Pixel coordinate grounding data
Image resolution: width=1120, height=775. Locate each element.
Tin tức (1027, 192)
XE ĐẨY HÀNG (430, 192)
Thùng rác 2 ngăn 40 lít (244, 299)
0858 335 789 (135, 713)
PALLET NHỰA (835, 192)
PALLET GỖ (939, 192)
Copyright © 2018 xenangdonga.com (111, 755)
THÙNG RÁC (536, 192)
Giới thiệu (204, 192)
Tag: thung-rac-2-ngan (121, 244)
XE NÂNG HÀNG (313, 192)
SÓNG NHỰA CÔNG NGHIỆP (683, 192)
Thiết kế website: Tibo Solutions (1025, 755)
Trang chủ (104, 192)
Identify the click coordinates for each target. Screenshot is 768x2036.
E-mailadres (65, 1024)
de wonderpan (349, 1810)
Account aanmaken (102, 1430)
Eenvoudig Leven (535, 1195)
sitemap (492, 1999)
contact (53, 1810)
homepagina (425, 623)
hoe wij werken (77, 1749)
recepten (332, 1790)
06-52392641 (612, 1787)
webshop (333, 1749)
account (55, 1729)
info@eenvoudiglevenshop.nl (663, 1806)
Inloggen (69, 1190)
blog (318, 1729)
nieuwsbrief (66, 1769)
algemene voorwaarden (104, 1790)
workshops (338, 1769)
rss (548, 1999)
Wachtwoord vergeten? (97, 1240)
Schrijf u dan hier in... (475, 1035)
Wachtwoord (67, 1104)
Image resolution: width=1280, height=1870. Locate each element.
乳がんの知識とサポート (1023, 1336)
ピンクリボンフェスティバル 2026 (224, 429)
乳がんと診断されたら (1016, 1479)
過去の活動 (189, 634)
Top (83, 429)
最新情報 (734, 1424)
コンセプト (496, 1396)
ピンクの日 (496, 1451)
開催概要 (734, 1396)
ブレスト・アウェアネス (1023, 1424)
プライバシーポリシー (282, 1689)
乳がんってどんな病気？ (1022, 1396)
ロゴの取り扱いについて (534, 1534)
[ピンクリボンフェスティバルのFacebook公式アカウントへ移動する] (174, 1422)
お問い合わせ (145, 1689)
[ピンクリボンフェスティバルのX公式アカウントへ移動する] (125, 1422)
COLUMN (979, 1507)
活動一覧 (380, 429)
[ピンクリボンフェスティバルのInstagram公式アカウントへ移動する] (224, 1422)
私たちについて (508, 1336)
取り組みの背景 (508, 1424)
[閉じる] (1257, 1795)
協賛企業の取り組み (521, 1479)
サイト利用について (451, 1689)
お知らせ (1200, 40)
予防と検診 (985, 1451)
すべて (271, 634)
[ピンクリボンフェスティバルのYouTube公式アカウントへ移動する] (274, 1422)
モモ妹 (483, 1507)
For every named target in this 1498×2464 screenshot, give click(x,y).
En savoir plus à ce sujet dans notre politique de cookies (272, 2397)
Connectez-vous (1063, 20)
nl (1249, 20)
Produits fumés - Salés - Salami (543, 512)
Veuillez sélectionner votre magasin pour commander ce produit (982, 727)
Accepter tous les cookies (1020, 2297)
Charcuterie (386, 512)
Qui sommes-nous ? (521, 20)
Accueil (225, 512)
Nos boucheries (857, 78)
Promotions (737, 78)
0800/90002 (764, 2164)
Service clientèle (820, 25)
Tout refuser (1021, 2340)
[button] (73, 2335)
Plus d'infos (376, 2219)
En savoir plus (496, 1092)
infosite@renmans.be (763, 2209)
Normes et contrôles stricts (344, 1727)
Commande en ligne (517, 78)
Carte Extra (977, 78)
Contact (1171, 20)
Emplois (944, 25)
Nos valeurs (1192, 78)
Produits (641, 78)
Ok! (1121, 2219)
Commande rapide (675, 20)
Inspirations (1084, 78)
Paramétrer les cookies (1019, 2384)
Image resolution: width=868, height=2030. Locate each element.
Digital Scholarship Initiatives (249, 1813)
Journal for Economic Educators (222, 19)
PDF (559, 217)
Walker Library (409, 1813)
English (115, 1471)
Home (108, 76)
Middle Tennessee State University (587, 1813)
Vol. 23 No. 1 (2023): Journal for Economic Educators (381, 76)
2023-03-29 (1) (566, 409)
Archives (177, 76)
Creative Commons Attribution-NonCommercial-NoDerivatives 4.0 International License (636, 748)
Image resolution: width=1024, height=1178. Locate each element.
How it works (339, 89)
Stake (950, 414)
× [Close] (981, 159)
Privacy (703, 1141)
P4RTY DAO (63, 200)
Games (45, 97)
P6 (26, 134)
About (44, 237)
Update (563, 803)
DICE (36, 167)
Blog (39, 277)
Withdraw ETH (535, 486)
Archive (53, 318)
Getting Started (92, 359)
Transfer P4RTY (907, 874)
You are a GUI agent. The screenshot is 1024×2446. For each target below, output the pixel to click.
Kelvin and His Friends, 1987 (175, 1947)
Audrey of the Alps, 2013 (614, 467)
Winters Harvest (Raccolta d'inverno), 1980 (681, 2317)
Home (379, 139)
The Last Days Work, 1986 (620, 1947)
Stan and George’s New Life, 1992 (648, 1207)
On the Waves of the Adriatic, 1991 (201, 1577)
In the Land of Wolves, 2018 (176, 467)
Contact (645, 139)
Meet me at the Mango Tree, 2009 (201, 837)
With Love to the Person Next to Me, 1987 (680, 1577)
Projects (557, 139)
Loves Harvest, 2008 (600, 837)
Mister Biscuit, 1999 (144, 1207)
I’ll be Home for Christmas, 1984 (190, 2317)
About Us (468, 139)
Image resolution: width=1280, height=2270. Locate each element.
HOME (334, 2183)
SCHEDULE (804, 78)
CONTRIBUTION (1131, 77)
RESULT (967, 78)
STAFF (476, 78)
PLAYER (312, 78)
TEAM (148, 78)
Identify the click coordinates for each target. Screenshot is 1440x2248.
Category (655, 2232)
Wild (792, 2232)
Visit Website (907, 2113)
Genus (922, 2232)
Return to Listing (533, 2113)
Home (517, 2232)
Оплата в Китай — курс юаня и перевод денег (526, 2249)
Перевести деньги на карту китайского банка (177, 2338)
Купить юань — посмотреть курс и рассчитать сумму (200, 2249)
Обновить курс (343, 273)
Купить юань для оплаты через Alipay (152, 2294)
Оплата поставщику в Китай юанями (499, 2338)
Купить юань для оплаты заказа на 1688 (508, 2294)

WORK ORDER:
Up to and including the line with "SÓNG NHỰA CÔNG NGHIỆP (683, 192)", restate the records above word for word from the very first line.

SOLUTION BELOW:
Image resolution: width=1120, height=775. Locate each element.
Tin tức (1027, 192)
XE ĐẨY HÀNG (430, 192)
Thùng rác 2 ngăn 40 lít (244, 299)
0858 335 789 (135, 713)
PALLET NHỰA (835, 192)
PALLET GỖ (939, 192)
Copyright © 2018 xenangdonga.com (111, 755)
THÙNG RÁC (536, 192)
Giới thiệu (204, 192)
Tag: thung-rac-2-ngan (121, 244)
XE NÂNG HÀNG (313, 192)
SÓNG NHỰA CÔNG NGHIỆP (683, 192)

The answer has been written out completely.